Economic data for 2013 released Friday showed signs that Japan is moving a step closer to beating prolonged deflation, with consumer prices rising for the first time in five years while the employment situation also improved on the back of an economic recovery.
Core consumer prices excluding fresh foods rose 0.4 percent in 2013 from a year earlier for the first rise in five years, due mainly to a gain in energy prices stemming from the yen’s depreciation.
The core consumer price index, excluding fresh foods, stood at 100.1 against the 2010 base of 100, the Internal Affairs and Communications Ministry said. In December alone, the core CPI rose 1.3 percent from a year earlier to 100.6 for the seventh straight month of increase.
An increase in energy-related prices lifted overall consumer prices annually, with electricity prices increasing 7.1 percent and gasoline prices climbing 5.9 percent, due mainly to the effects of the weakening yen.

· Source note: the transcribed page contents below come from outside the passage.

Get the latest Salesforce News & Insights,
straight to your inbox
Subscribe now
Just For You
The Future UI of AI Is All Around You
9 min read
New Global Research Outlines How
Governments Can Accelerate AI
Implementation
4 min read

The employment situation also improved, as the jobless rate fell to an average of 4.0 percent in 2013 from the previous year’s 4.3 percent, marking a third straight year of decline, while job availability improved for the fourth straight year.

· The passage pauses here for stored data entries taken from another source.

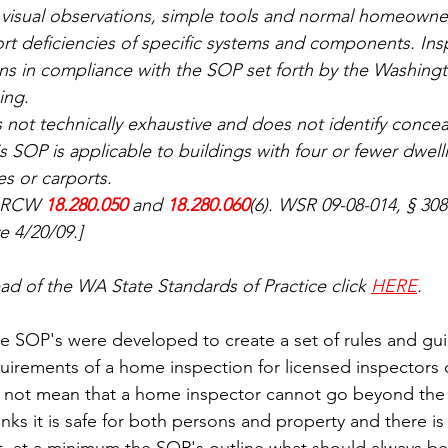
 visual observations, simple tools and normal homeowne
ort deficiencies of specific systems and components. Ins
ons in compliance with the SOP set forth by the Washingt
ing.
 not technically exhaustive and does not identify concea
is SOP is applicable to buildings with four or fewer dwell
es or carports.
: RCW 
18.280.050
 and 
18.280.060
(6). WSR 09-08-014, § 30
ve 4/20/09.]
 read of the WA State Standards of Practice click 
HERE
.
 SOP's were developed to create a set of rules and guid
irements of a home inspection for licensed inspectors o
s not mean that a home inspector cannot go beyond the 
inks it is safe for both persons and property and there is 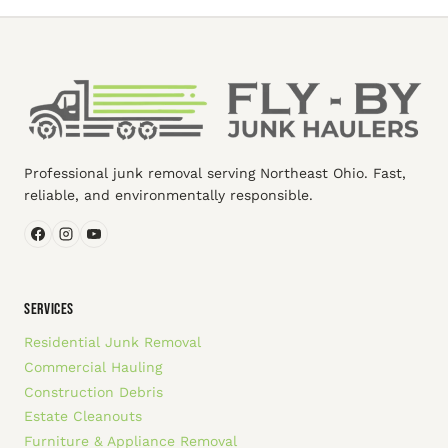
Professional junk removal serving Northeast Ohio. Fast,
reliable, and environmentally responsible.
SERVICES
Residential Junk Removal
Commercial Hauling
Construction Debris
Estate Cleanouts
Furniture & Appliance Removal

In December alone, the unemployment rate fell to a seasonally adjusted 3.7 percent from the previous month’s 4.0 percent, hitting its lowest level in six years with corporate earnings picking up on the back of the economic recovery, the government said.
The number of unemployed dropped 7.7 percent to 2.41 million, as people who were forced to quit jobs eased 11.5 percent to 100,000, the internal affairs ministry said in a preliminary report.

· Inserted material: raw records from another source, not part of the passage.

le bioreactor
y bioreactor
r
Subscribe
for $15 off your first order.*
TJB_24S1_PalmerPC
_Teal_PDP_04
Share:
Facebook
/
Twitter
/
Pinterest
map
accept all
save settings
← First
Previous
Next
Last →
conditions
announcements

On the production front, industrial output grew 1.1 percent in December from the previous month for the first rise in two months, bolstered partly by production of industrial robots. For the 12 months through December, the index shed 0.8 percent from the previous year.
The positive moves came after the yen started to decline sharply at the end of 2012 with the launch of the government led by Prime Minister Shinzo Abe, who has promoted economic policies dubbed “Abenomics.”